MERGED TREE represents a Deterministic Finite State Machine with minimum number
of states generating list of words L,
i.e. it is a Labeled (i.e. with a letter on each edge) Directed Acyclic Graph G,
satisfying the following conditions:
(1) Every full path of G represents a word from list L;
(2) Every word from list L is represented by a full path of G;
(3) Any 2 edges with common starting node are labeled by different symbols;
(4) G has minimal (with respect to first 3 properties) number of nodes.
Merged Tree is constructed from Plain Tree first by merging leaves (rank 0),
then by merging appropriate nodes of rank 1, and so on, (here node rank is
defined by max path length from node to a leaf).
All edges of final graph G can be divided into 2 sets:
1) non-diagonal (or nd_childs): these are edges from initial tree,
each of them lead to a first-in-a-set-of-merging-nodes.
2) diagonal (or d_childs), which appear in the process of merging.
As graph G without diagonal edges form a tree structure, it can be represented
in a similar to ELK format:
All nodes are ordered with respect to this tree structure.
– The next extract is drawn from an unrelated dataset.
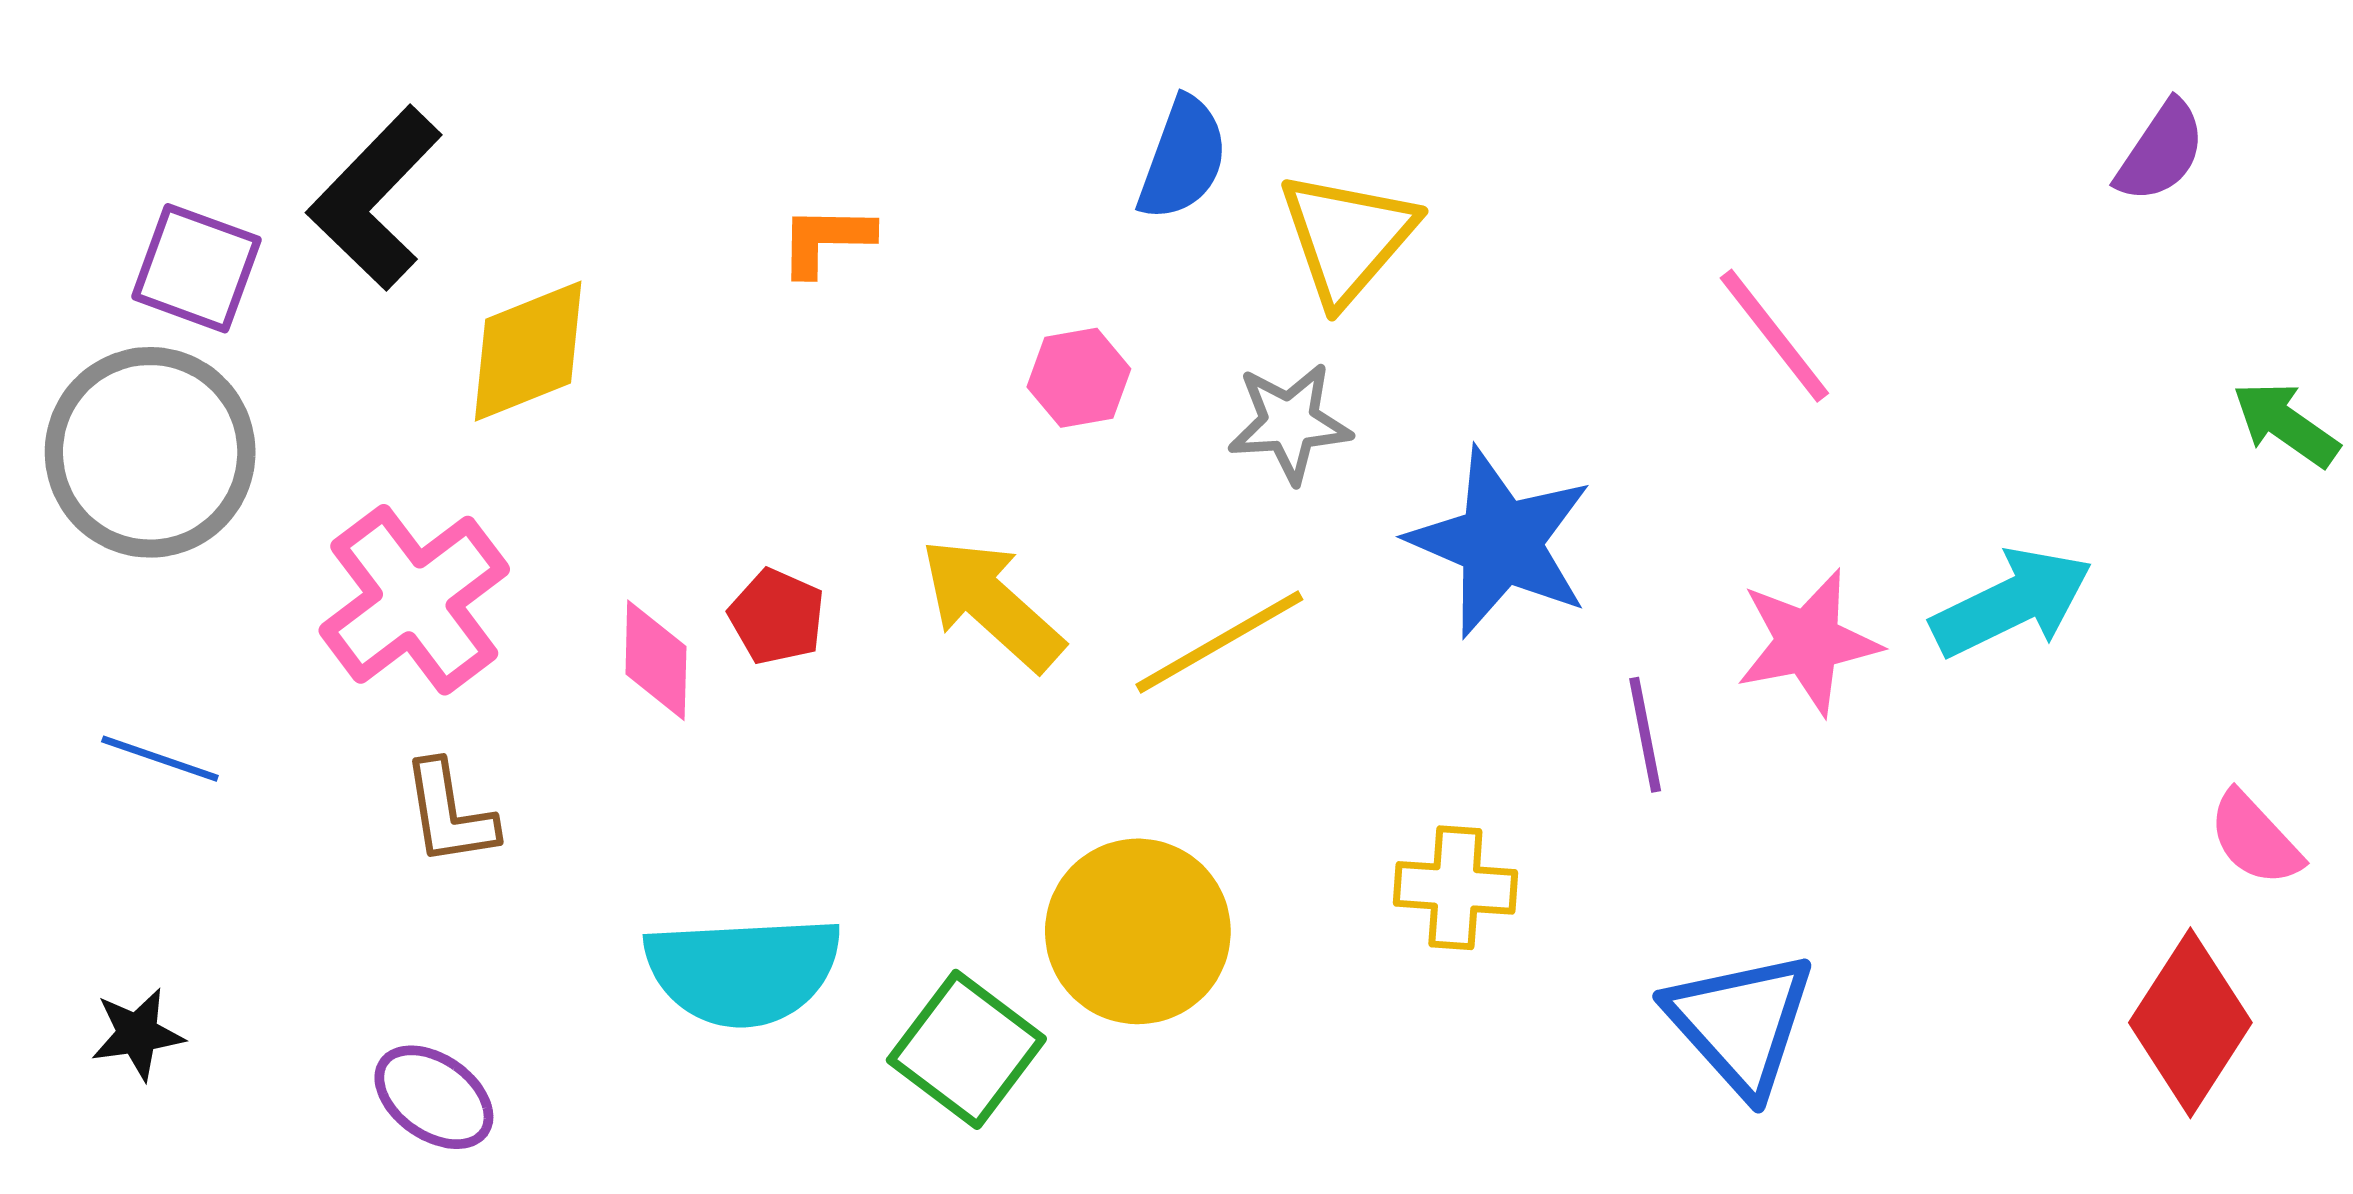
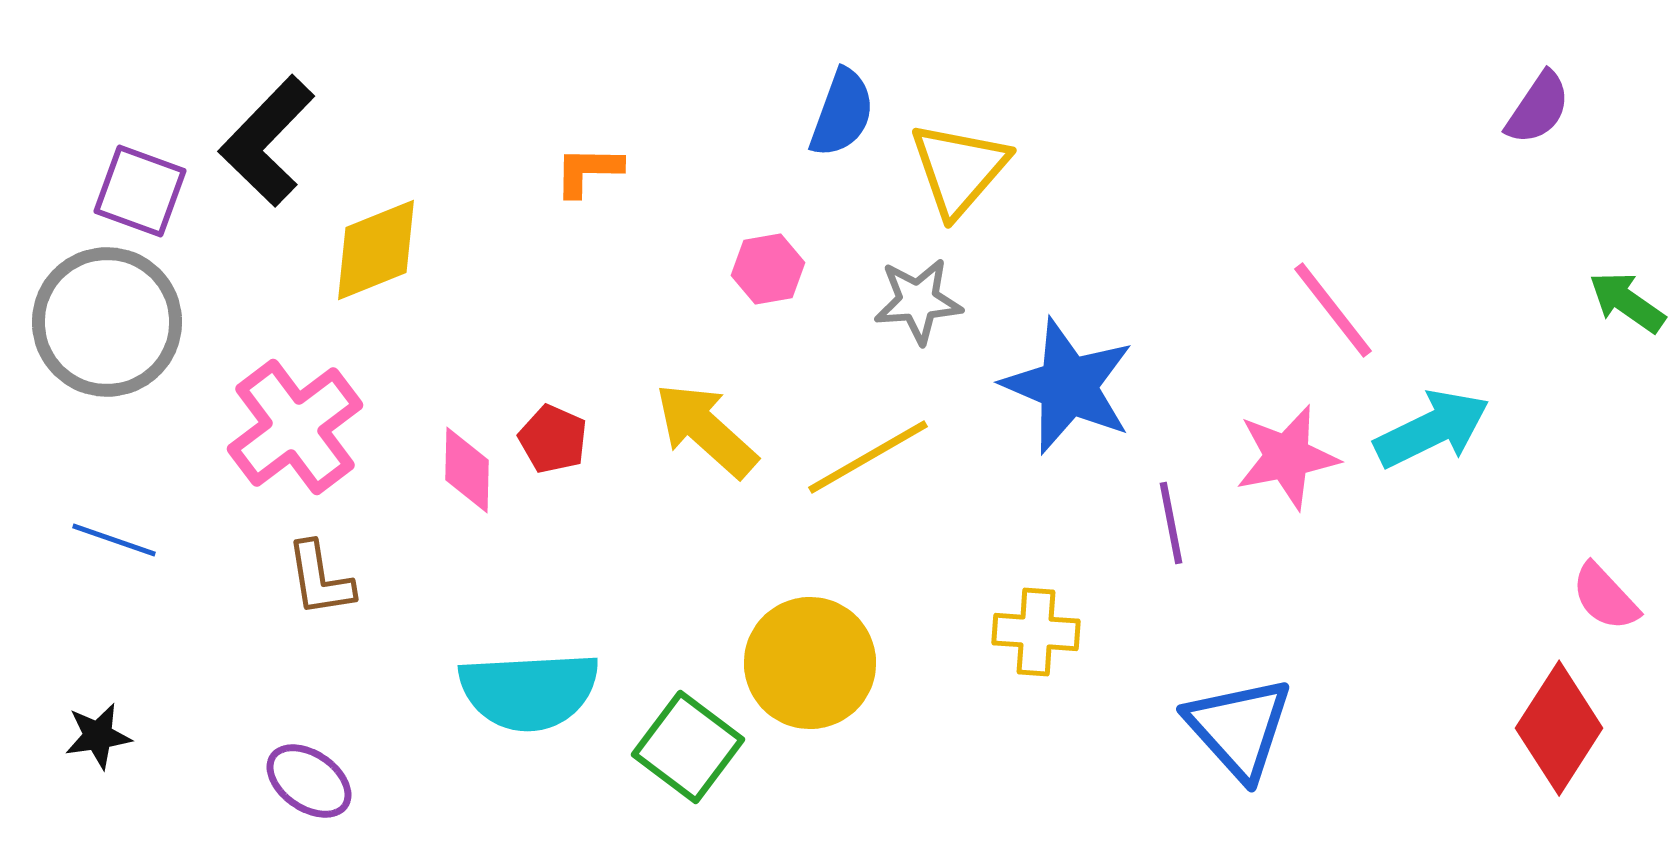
pink line: (1774, 336) -> (1333, 310), moved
Graph header contains relative pointers to each level and number of
nodes in prev levels.
Each level header contains rel. pointer and number of prev nd_childs
for each LHDR_STEP-th node, thus # of first (and other) nd_child of a
node can be easily calculated by scanning only prev nodes in corresponding
segment of LHDR_STEP length.
Thus every node should contain only (a) list of symbols for all childs
(nd_childs symbols - first) [chset], (b) list of addresses (#-s in graph) for
d_childs [dvset].
Those chsets and dvsets, which are frequently used, are coded: sets are
extracted in ChsetTabl and DvsetTabl; corresponding nodes in Graph contain
only # of a set in a table. (# of a coded set, length of an uncoded
dvset and # of a vertex in a dvset can be written down in either long or
short form, with corresponding one bit flag).
Sets in Tabls are ordered according to their length; for each length
there is an entry in Tabl header, which contains length and # and rel.
pointer to the first set of this length.
Spec. notes:
1. In Plain Tree length of (uncoded) chset is indicated in a node before
the chset, either in short or long form. In Merged Tree length is not
indicated, last sym in chset is marked by LAST_SYM_FLAG. Thus,
chsets, containing sym>=128, should be coded.
2. END_WRD_FLAG is instead additional '\n'-child.
3. One byte node has one child, non-diag, with sym<128; no END_WRD.
4. PLAIN TREE always has PALK_MAX_WORDLEN levels; MERGED TREE has only necessary
(non-empty) levels.
* *************************************************************************** */
/* * END OF ALL * */
/* *************************************************************************** */